L'actualité du livre
Histoire & Sciences socialeset Histoire Générale  

L'Histoire de France vue par les peintres
de Dimitri Casali et Christophe Beyeler
Flammarion 2012 /  35 €- 229.25  ffr. / 320 pages
ISBN : 978-2-08-127981-0
FORMAT : 23,3 cm × 28,1 cm

L'auteur du compte rendu : Archiviste-paléographe, docteur de l'université de Paris I-Sorbonne, conservateur en chef du patrimoine, Thierry Sarmant est responsable des collections de monnaies et médailles du musée Carnavalet après avoir été adjoint au directeur du département des monnaies, médailles et antiques de la Bibliothèque nationale de France. Il a publié, entre autres titres, Les Demeures du Soleil, Louis XIV, Louvois et la surintendance des Bâtiments du roi (2003), Vauban : l'intelligence du territoire (2006, en collaboration), Les Ministres de la Guerre, 1570-1792 : histoire et dictionnaire biographique (2007, dir.).

La guerre des regards

L’expérience avortée de la «Maison de l’histoire de France» a montré que l’écriture du passé national reste un terrain miné. Pour les uns, il n’y a pas d’histoire de France, mais un «roman national» écrit au XIXe siècle, tissé d’anachronismes et de propagande cocardière, qu’il est urgent d’expulser des programmes scolaires. Pour les autres, au contraire, l’histoire de France telle qu’a été mise au point et enseignée sous la IIIe République, histoire chronologique, événementielle et patriotique, demeure un socle irremplaçable et son effacement au profit d’une histoire thématisée et mondialisée est une imposture. Entre ces deux positions extrêmes, il y a toute une gamme de nuances, mais, comme souvent, les tenants des partis les plus tranchés sont les mieux à même de se faire entendre.

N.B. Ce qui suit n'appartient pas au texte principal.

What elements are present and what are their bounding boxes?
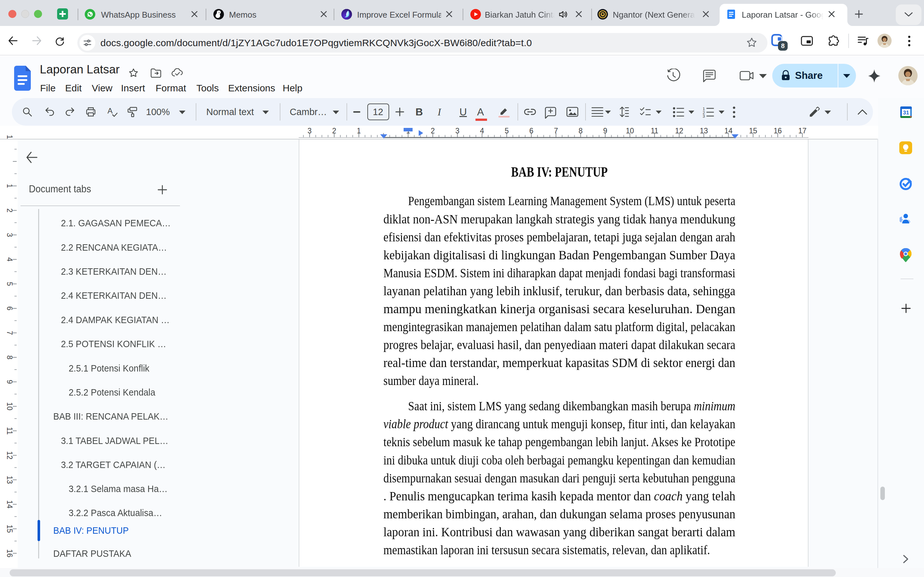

De prime abord, L’Histoire de France vue par les peintres semble appartenir au second camp, celui des nostalgiques des manuels de Lavisse et de Mallet-Isaac. Les auteurs proposent en effet la description et l’analyse d’une centaine de tableaux illustrant cent événements ou personnages célèbres : batailles, sacres, revues militaires, cérémonies, insurrections, portraits individuels ou portraits de groupe. Si la majeure partie du corpus vient des peintres d’histoire du XIXe siècle, on y trouve aussi quelques toiles contemporaines des événements qu’elles décrivent. Le point commun à toutes ces œuvres est d’avoir servi à illustrer les livres d’histoire de jadis, ce qui leur assure une place dans la mémoire collective, quels que soient par ailleurs leurs mérites esthétiques objectifs.

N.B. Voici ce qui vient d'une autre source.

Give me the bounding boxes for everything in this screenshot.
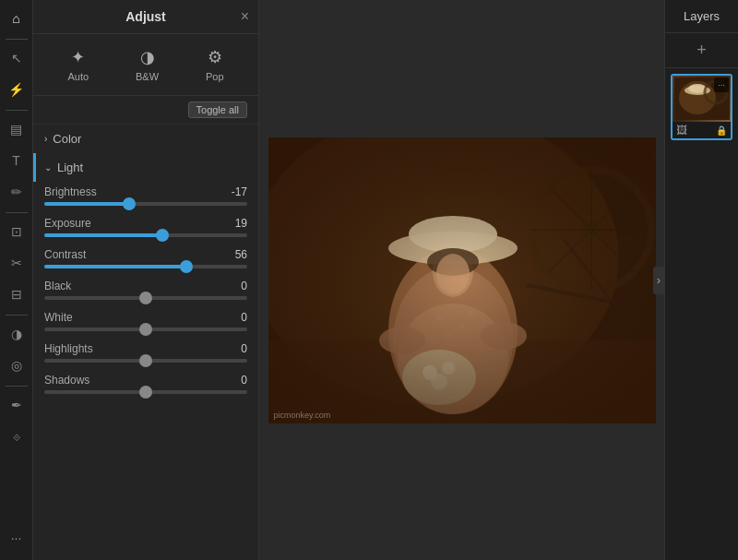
shadows-thumb[interactable] [139, 386, 152, 399]
photo-container: picmonkey.com [264, 82, 661, 479]
contrast-label-row: Contrast 56 [44, 248, 247, 261]
brightness-track[interactable] [44, 202, 247, 206]
highlights-label: Highlights [44, 342, 93, 355]
filter-buttons-row: ✦ Auto ◑ B&W ⚙ Pop [33, 34, 258, 96]
layer-photo-icon: 🖼 [676, 124, 687, 137]
scissors-icon[interactable]: ✂ [2, 248, 31, 278]
exposure-thumb[interactable] [156, 229, 169, 242]
brightness-label: Brightness [44, 185, 97, 198]
select-icon[interactable]: ↖ [2, 43, 31, 73]
pop-filter-icon: ⚙ [208, 47, 222, 67]
toggle-all-button[interactable]: Toggle all [188, 101, 247, 118]
crop-icon[interactable]: ⊡ [2, 217, 31, 246]
black-thumb[interactable] [139, 292, 152, 304]
text-icon[interactable]: T [2, 146, 31, 175]
contrast-slider-row: Contrast 56 [33, 244, 258, 276]
toolbar-separator-2 [6, 110, 28, 111]
layer-actions: ··· [714, 77, 729, 92]
light-section-header[interactable]: ⌄ Light [33, 153, 258, 182]
contrast-track[interactable] [44, 265, 247, 268]
exposure-track[interactable] [44, 233, 247, 237]
left-toolbar: ⌂ ↖ ⚡ ▤ T ✏ ⊡ ✂ ⊟ ◑ ◎ ✒ ⟐ ··· [0, 0, 33, 560]
pop-filter-button[interactable]: ⚙ Pop [198, 43, 232, 86]
toolbar-separator [6, 39, 28, 40]
exposure-fill [44, 233, 162, 237]
more-tools-icon[interactable]: ··· [2, 523, 31, 553]
contrast-fill [44, 265, 186, 268]
auto-filter-button[interactable]: ✦ Auto [60, 43, 96, 86]
wand-icon[interactable]: ⟐ [2, 422, 31, 451]
exposure-label: Exposure [44, 217, 91, 230]
brightness-thumb[interactable] [123, 197, 136, 210]
circle-half-icon[interactable]: ◑ [2, 319, 31, 349]
expand-panel-arrow[interactable]: › [653, 267, 664, 294]
brush-icon[interactable]: ✏ [2, 177, 31, 207]
highlights-slider-row: Highlights 0 [33, 339, 258, 370]
contrast-value: 56 [235, 248, 247, 261]
layers-panel-title: Layers [665, 0, 738, 33]
brightness-fill [44, 202, 129, 206]
shadows-track[interactable] [44, 390, 247, 394]
toggle-all-row: Toggle all [33, 96, 258, 125]
brightness-slider-row: Brightness -17 [33, 182, 258, 213]
photo-watermark: picmonkey.com [274, 411, 331, 420]
adjust-title: Adjust [125, 9, 166, 24]
layers-panel: Layers + ··· 🖼 🔒 [664, 0, 738, 560]
dial-icon[interactable]: ◎ [2, 351, 31, 380]
bw-filter-icon: ◑ [140, 47, 155, 67]
photo-scene: picmonkey.com [268, 137, 656, 423]
photo-svg [268, 137, 656, 423]
black-track[interactable] [44, 296, 247, 300]
highlights-value: 0 [241, 342, 247, 355]
add-layer-button[interactable]: + [665, 33, 738, 68]
toolbar-separator-4 [6, 315, 28, 316]
toolbar-separator-5 [6, 386, 28, 387]
contrast-thumb[interactable] [180, 260, 193, 273]
highlights-label-row: Highlights 0 [44, 342, 247, 355]
shadows-label-row: Shadows 0 [44, 374, 247, 387]
black-slider-row: Black 0 [33, 276, 258, 307]
auto-filter-label: Auto [67, 71, 89, 82]
lightning-icon[interactable]: ⚡ [2, 75, 31, 104]
adjust-header: Adjust × [33, 0, 258, 34]
svg-rect-30 [268, 137, 656, 423]
color-section-label: Color [53, 132, 81, 146]
main-canvas-area: picmonkey.com › [259, 0, 664, 560]
sections-container: › Color ⌄ Light Brightness -17 Exposure … [33, 125, 258, 560]
white-label: White [44, 311, 73, 324]
auto-filter-icon: ✦ [71, 47, 85, 67]
sliders-icon[interactable]: ⊟ [2, 280, 31, 309]
white-thumb[interactable] [139, 323, 152, 336]
home-icon[interactable]: ⌂ [2, 4, 31, 33]
highlights-thumb[interactable] [139, 354, 152, 367]
bw-filter-button[interactable]: ◑ B&W [128, 43, 166, 86]
layer-lock-icon: 🔒 [716, 125, 727, 136]
pen-icon[interactable]: ✒ [2, 390, 31, 420]
layer-item[interactable]: ··· 🖼 🔒 [671, 74, 732, 140]
pop-filter-label: Pop [206, 71, 224, 82]
adjust-panel: Adjust × ✦ Auto ◑ B&W ⚙ Pop Toggle all ›… [33, 0, 259, 560]
black-label: Black [44, 280, 71, 292]
white-value: 0 [241, 311, 247, 324]
close-button[interactable]: × [241, 8, 249, 25]
highlights-track[interactable] [44, 359, 247, 363]
color-chevron-icon: › [44, 134, 47, 144]
bw-filter-label: B&W [136, 71, 159, 82]
black-value: 0 [241, 280, 247, 292]
white-track[interactable] [44, 328, 247, 331]
light-section-label: Light [57, 161, 83, 174]
color-section-header[interactable]: › Color [33, 125, 258, 153]
exposure-label-row: Exposure 19 [44, 217, 247, 230]
shadows-label: Shadows [44, 374, 89, 387]
layer-bottom-bar: 🖼 🔒 [673, 122, 731, 138]
shadows-value: 0 [241, 374, 247, 387]
light-chevron-icon: ⌄ [44, 162, 52, 173]
brightness-label-row: Brightness -17 [44, 185, 247, 198]
brightness-value: -17 [232, 185, 247, 198]
layer-more-button[interactable]: ··· [714, 77, 729, 92]
toolbar-separator-3 [6, 212, 28, 213]
shadows-slider-row: Shadows 0 [33, 370, 258, 401]
contrast-label: Contrast [44, 248, 86, 261]
layers-icon[interactable]: ▤ [2, 114, 31, 144]
black-label-row: Black 0 [44, 280, 247, 292]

Parmi les grandes peintures du siècle avant-dernier, on retrouvera avec plaisir le Vercingétorix jette ses armes aux pieds de César de Lionel Royer (1899), L’assassinat du duc de Guise de Paul Delaroche (1834), le Richelieu sur la digue de la Rochelle d’Henri Motte (1881) ou la Campagne de France d’Ernest Meissonier (1860-1864). Les toiles peintes au moment ou à peu de distance des événements sont tout aussi célèbres. Telles sont La présentation à Louis XIV des membres de l’Académie des sciences par Testelin, la Marquise de Pompadour par Quentin La Tour, le Louis XVI par Duplessis, la Visite aux pestiférés de Jaffa par Gros, le Sacre de l’empereur Napoléon Ier par David, la Prise de la Smalah d’Abd-el-Kader par Horace Vernet ou la Rue Montorgueil fête du 30 juin 1878 par Claude Monet.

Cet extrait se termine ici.